(Source data)
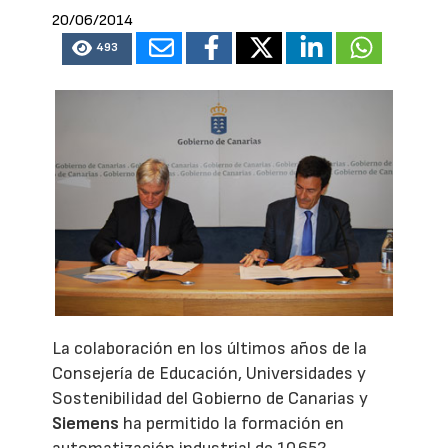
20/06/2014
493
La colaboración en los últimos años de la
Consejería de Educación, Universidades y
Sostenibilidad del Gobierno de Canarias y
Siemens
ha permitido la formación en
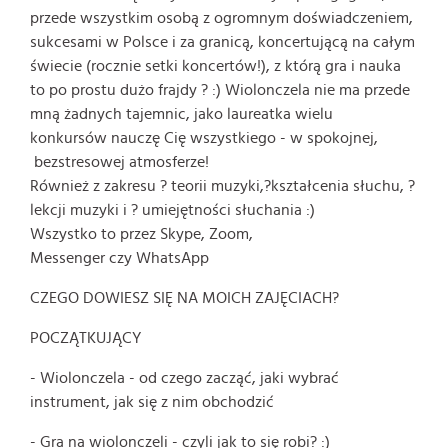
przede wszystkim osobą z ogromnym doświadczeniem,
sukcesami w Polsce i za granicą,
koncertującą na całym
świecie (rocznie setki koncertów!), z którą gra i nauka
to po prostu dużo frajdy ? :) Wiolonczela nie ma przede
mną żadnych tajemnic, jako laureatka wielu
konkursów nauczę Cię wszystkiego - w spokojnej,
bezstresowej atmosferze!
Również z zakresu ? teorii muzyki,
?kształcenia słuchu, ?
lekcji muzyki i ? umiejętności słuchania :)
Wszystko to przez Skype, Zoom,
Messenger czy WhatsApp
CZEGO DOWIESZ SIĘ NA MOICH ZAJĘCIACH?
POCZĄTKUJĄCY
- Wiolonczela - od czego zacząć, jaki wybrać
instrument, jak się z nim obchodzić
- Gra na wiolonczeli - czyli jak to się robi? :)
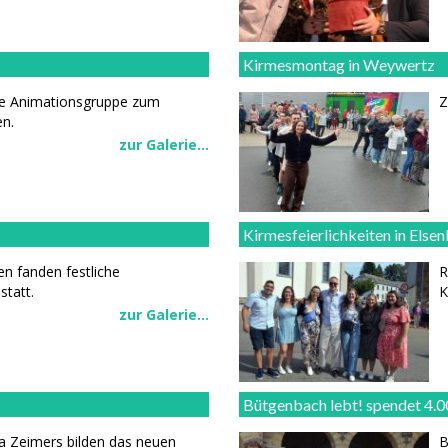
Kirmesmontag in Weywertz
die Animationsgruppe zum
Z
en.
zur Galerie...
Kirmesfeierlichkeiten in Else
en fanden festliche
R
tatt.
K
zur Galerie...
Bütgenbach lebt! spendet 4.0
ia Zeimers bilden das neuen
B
...
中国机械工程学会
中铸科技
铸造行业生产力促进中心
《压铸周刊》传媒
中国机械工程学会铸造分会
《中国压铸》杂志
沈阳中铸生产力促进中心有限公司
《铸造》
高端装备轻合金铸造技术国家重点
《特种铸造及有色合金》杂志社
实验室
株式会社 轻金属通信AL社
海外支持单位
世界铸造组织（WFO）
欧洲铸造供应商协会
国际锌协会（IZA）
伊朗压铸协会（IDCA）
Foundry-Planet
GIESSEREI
* * *
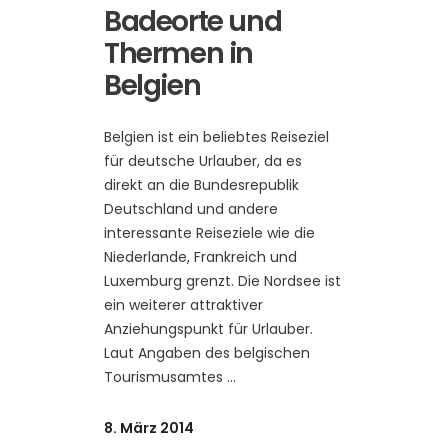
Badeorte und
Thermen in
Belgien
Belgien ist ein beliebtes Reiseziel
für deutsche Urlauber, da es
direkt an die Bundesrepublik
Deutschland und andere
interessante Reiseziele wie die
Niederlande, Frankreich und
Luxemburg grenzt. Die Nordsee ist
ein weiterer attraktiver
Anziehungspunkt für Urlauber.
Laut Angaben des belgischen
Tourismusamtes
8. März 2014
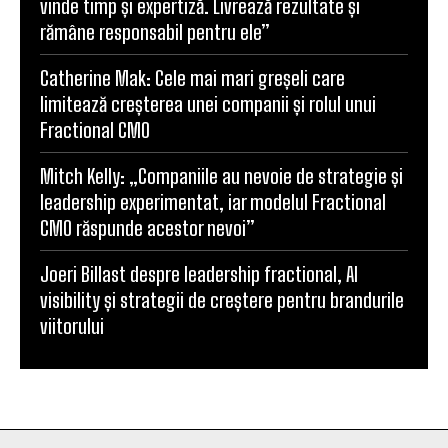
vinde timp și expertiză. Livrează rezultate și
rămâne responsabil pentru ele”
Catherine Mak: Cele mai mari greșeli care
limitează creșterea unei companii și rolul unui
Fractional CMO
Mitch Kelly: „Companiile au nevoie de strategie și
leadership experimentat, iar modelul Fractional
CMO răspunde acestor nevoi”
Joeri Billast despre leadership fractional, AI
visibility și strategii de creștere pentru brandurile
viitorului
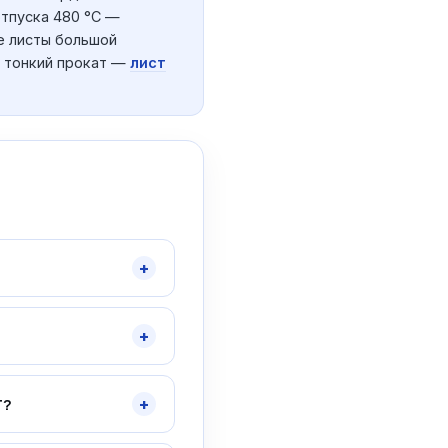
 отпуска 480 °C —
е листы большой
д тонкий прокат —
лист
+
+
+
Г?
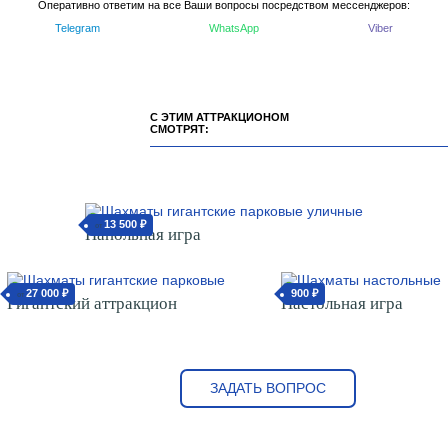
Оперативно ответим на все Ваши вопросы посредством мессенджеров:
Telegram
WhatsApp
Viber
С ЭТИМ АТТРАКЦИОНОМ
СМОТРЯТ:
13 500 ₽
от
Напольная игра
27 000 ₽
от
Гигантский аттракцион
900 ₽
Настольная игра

● **Aim of the exercise**
Which of the lines above carry the string "Wiolonczela"? Copy every one.

● **Reply to the task**
to po prostu dużo frajdy ? :) Wiolonczela nie ma przede
- Wiolonczela - od czego zacząć, jaki wybrać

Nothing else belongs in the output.